One God-Damn Hit?: My Favorite Things of the Weekend


If you're offended by the word fuck, then get the fuck out.

Monday, December 7, 2009

My Favorite Things of the Weekend

So it's been forever since I've posted, and now that I've been called out, I suppose it's time I post something. And while I'm listening to Jaws, Gruden, and Tirico butt-fuck the Ravens or the Packers (it depends on who has the momentum), I figured I'd let you guys know some of the things that made me smile this weekend.

1. The Dawgs finally kicking somebody's ass

I know Cal is basically college football's version of the Dallas Cowboys in December, but boy was that fun to watch. Because it might have been Jake Locker's last game as a Husky, and because it reminded me that the Dawgs were just one win away from being bowl eligible, it was slightly bittersweet. But it was the first time in 2+ years that I got to see the Dawgs play in person, and with that came some great tailgating. Not only did I have my first cigarette in 2 years, but I also threw down my first chew since fucking high school. I have no idea what inspired me to do that, since I think chewing is goddamn disgusting, but it was a badass time. My only regret is that I left right before that clumsy fuck BoozeRob broke his ankle.

1a. Tim Tebow crying like a fucking bitch

I absolutely love that this overhyped, incessantly adored sack of shit got his ass kicked by 'Bama. Being caught crying on camera (though I'm sure all the Tebow lovers will say this shows his desire, compassion, and love for his team and the sport of football) was that much better. Look at this picture - I mean, does it get any better than that? I GUESS GOD'S A TIDE FAN YOU MOTHERFUCKER!




2. Watching Tom Brady hang his head while on all fours after tossing an interception

This makes me happy for two reasons: (1) I hate the Patriots, and (2) it means I get a pissed off, crazy rant from The Mark Show on Monday. The Pats ended up losing, and we got a killer rant from the FPP leader. Excellent.

3. Kentucky beating North Carolina in hoops

Before you assholes call me a front-running fuck, I was born in Lexington and have literally rooted for Kentucky my entire life. My parents have a picture of me in a goddamn Kentucky onesie (or however its spelled), so get off my ass! But John Wall is the fucking shit, Patrick Patterson is a beast, and if Demarcus Cousins can stop acting like a fucking 5 year old and just let his talent do the talking, these guys are going to be a nightmare in the tournament. They may be too young to go to the Final Four or win a championship, but goddamn are they fun to watch.

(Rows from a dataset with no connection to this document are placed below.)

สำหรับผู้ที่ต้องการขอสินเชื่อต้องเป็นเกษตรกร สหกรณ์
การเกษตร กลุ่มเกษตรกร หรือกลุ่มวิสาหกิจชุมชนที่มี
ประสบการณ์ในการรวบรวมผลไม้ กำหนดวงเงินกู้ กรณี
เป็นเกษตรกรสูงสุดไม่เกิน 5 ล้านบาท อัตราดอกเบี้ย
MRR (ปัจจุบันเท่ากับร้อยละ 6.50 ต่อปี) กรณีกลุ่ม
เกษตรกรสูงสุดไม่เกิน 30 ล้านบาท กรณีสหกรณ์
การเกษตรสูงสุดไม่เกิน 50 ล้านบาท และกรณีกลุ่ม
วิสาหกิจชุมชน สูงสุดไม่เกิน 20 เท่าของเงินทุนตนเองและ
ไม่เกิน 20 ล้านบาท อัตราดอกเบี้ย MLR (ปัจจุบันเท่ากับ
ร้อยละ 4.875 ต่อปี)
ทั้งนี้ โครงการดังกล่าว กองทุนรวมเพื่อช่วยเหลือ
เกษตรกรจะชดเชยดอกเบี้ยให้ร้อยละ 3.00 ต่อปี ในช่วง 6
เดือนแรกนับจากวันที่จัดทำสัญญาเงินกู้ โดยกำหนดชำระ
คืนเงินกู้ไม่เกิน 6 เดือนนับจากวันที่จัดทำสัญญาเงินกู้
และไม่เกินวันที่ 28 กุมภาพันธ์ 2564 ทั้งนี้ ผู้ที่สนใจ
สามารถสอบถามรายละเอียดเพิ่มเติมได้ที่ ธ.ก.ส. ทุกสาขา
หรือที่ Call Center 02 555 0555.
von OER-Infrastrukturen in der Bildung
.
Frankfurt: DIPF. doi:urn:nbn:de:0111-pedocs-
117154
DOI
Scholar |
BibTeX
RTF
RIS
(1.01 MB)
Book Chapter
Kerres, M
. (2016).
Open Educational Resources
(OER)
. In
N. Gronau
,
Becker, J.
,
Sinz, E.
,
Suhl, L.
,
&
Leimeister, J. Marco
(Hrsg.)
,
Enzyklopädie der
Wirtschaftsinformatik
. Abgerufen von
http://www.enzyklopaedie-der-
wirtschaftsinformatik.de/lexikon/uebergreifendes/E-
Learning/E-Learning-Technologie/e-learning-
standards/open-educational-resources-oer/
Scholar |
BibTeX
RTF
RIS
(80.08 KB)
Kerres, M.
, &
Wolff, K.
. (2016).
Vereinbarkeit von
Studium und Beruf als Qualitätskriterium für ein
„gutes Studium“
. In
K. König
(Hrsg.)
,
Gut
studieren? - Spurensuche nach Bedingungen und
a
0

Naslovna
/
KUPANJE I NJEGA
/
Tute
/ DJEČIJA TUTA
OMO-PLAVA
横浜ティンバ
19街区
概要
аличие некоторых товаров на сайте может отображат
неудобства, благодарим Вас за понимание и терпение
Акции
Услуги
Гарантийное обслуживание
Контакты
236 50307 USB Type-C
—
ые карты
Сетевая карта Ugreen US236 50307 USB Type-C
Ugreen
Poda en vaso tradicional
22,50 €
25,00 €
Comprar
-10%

4. Brett Favre finally coming back to earth

My dad grew up in Wisconsin, so the Packers are another team I've rooted for my entire life. But ever since Favre left Green Bay, my dad is convinced that Aaron Rodgers is basically the NFC's version of Jamarcus Russell. I'm only half-serious, he really does not think Rodgers is good and has all of a sudden started watching Vikings games (what the fuck?!?) so he can watch Favre. So to watch Favre throw those boner interceptions that we're so used to seeing him throw was sweet bliss. Anyways though, for Rodgers to make my dad happy he has to accomplish in 2 years of being the starter what Brett did in 16. Not too difficult, no?

5. The Packers taking care of business tonight against the Ravens

This was a close one. At first I wanted to go with the big, bad Steelers losing to the FUCKING RAIDERS AT HOME. And then I wanted to go with Hines "I'm a big fat fuckhead" Ward likely sitting out next week's game only a week after he called out Big Ben for being a pussy for sitting out a game when Ben had a concussion. I guess according to Hines though, a hamstring injury is more serious than a head injury - OBVIOUSLY.

Shit I got off topic. Anyways, the Packers are 8-4 and probably need to only go 2-2 the rest of the way to get into the playoffs, where, given my luck, we'll have Favre Bowl III and my dad's head will explode because he won't know if he should root for the Packers or for his ol' buddy Brett.